In his days as managing director of Nordisk Film Production, Magnusson attended the PFM as a financier. Now, he is back — but on the other side of the table.
He acknowledges that it is tougher to work with the UK as a co-production partner under the terms of the UK tax credit than in old sale-and-leaseback days. “It might be harder now to get the money, but if you are in place to benefit from the [new] schemes, it’s easier than it was before.”
Maurizio Totti, Colorado Film, Italy
Totti, best known internationally for his films with Gabriele Salvatores, is attending the PFM with $8.9m English-language UK-set horror picture, Moths.
The film is being directed by Stefano Bessoni, who recently enjoyed success in Italy with supernatural thriller Imago Mortis.
Totti will be in London looking for UK co-production partners. He has meetings set up with Aramid, Lionsgate, Wild Bunch, CinemaNX and E1 Entertainment.
”Moths is an independent but not a low-budget movie,” he says. “We’re looking for solid backing. If potential partners like the movie, we can make a great international movie.”
If Moths takes wing, Totti has other potential English-language projects to push, including one for Salvatores.

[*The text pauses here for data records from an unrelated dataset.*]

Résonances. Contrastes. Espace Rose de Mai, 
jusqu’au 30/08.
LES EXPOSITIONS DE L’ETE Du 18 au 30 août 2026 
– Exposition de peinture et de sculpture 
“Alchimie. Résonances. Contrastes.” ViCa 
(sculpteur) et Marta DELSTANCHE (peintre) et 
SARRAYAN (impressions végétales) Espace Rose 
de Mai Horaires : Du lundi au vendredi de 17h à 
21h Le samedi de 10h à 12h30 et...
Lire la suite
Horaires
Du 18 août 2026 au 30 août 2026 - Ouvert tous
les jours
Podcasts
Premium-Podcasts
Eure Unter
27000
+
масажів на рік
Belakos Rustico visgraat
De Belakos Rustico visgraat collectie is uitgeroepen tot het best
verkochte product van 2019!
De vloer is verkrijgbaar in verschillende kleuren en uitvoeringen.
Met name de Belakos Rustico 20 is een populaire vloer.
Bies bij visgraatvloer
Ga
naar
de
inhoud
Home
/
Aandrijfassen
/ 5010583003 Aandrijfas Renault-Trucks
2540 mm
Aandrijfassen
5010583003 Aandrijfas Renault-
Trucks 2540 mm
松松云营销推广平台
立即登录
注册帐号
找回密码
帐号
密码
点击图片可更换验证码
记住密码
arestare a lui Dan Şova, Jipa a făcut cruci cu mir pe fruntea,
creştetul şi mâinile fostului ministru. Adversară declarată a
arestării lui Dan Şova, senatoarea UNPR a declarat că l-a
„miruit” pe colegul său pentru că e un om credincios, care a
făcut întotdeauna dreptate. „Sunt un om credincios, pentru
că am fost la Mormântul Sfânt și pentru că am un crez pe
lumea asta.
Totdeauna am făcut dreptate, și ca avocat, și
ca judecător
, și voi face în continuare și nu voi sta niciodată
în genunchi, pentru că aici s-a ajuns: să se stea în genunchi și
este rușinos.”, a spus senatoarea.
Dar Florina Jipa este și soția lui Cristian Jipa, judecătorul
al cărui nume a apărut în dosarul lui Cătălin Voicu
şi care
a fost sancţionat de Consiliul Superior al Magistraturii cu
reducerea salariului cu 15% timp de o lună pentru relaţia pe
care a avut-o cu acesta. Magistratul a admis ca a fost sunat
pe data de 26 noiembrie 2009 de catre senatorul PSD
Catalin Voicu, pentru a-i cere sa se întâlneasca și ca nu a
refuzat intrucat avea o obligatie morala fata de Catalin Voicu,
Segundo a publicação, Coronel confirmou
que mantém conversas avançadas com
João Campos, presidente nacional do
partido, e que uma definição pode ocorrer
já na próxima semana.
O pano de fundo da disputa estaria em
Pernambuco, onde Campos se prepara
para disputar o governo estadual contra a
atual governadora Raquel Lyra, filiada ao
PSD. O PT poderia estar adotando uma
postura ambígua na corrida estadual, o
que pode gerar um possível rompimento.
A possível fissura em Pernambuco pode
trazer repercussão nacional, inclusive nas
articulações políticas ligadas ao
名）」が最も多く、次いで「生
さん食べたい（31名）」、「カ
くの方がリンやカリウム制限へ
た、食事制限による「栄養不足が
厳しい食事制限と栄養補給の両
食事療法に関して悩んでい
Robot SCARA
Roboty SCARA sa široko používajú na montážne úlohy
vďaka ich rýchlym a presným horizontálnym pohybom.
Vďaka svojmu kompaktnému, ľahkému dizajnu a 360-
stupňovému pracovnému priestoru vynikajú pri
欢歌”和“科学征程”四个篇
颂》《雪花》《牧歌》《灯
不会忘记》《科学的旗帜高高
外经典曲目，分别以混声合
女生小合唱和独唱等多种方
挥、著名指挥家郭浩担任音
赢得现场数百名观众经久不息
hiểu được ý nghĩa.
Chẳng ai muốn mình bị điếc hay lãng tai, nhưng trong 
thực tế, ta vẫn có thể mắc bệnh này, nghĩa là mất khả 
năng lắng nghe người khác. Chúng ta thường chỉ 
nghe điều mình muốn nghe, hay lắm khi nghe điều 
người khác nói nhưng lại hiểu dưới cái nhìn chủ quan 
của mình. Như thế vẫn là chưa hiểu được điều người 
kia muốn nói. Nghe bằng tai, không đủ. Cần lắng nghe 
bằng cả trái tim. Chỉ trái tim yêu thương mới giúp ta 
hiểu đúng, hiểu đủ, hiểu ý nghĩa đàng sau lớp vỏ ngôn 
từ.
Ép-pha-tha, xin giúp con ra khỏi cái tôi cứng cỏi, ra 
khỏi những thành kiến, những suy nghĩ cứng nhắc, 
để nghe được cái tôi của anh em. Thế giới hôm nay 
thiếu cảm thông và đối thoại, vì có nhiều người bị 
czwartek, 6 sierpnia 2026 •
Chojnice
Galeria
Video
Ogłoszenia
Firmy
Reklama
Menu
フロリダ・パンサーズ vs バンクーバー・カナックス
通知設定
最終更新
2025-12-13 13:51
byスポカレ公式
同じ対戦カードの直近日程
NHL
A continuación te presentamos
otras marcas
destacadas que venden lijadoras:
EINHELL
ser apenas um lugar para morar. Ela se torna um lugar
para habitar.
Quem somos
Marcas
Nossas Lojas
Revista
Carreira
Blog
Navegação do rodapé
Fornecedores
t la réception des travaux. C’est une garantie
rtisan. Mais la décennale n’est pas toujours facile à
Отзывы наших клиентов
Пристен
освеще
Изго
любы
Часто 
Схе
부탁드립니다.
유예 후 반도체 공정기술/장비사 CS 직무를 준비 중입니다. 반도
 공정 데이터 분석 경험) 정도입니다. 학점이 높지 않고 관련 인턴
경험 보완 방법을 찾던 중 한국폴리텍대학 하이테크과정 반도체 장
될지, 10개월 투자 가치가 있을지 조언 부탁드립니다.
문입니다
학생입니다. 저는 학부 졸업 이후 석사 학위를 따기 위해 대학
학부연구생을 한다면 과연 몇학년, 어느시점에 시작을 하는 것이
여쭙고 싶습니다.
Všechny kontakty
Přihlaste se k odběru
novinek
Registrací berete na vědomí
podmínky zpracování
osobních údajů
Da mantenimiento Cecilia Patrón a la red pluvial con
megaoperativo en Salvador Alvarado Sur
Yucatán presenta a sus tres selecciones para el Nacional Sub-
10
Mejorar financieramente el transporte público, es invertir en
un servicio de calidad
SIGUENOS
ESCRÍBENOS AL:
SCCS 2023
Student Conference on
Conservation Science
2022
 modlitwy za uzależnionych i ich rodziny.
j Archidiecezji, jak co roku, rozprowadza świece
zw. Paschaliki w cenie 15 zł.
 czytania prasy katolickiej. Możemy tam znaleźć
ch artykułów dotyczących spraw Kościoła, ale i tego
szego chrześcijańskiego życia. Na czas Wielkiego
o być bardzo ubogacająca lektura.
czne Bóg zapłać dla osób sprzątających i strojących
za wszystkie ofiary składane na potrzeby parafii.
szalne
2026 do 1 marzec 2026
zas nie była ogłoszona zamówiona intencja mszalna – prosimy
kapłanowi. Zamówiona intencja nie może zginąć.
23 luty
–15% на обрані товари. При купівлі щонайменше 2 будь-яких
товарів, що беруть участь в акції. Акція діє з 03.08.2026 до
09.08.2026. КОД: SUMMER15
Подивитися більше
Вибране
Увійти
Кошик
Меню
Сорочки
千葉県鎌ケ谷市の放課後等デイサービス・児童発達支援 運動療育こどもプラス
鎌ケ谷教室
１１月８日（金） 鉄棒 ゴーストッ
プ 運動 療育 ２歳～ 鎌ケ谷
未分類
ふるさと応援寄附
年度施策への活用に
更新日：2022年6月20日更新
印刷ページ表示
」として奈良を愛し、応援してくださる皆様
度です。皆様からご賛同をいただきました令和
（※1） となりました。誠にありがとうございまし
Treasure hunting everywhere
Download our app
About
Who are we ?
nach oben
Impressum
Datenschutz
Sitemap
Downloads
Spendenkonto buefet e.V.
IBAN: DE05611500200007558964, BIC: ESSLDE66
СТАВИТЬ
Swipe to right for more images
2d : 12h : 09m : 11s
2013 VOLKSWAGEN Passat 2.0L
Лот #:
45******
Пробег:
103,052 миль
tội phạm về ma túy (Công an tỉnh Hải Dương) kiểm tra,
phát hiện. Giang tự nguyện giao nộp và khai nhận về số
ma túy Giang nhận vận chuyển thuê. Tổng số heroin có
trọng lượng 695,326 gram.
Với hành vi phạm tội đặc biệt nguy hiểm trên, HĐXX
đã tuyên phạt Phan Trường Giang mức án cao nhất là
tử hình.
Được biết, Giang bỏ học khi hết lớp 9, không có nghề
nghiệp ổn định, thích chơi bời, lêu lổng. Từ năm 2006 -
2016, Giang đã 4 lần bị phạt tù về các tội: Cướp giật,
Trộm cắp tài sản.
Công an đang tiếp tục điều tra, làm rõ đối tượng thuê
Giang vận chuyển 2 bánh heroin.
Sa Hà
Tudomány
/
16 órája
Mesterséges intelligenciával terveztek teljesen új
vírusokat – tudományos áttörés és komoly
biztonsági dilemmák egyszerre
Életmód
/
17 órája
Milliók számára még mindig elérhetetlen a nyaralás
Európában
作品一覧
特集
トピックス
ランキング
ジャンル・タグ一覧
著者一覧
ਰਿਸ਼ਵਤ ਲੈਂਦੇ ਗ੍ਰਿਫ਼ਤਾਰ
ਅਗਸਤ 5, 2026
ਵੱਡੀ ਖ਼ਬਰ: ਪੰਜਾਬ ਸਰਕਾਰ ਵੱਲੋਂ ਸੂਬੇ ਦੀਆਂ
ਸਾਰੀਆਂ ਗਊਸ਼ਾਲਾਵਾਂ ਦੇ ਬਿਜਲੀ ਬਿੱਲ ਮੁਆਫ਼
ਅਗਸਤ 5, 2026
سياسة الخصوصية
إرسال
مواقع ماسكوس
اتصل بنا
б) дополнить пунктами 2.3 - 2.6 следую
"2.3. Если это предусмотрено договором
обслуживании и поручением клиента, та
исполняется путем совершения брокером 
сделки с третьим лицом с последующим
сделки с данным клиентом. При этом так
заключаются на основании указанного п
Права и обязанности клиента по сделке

Lionello Cerri, Lumiere & Co, Italy
Lumiere & Co is bringing two projects to the PFM, Artless And Jobless and Friendly Fire. “I participated last year and the PFM offers a very good organisation and very interesting contacts,” Cerri says.
He welcomes the fact the market takes place during the London Film Festival. The projects the producer is bringing to the PFM are both Italian language. “But we think they have a great international potential because of the universality of plot and subject.”
Friendly Fire is a $4.4m (€3m) Italy-France co-production about Giuliana Sgrena, a reporter working for the Italian newspaper Il Manifesto who was kidnapped in Iraq in 2005, and Nicola Calipari, the Italian secret-service agent who successfully freed her but was subsequently killed at a US checkpoint.
Artless And Jobless is a comedy about unemployed workers who plot to steal a hoard of contemporary art. Cerri aims to find European co-producers for both projects at the PFM.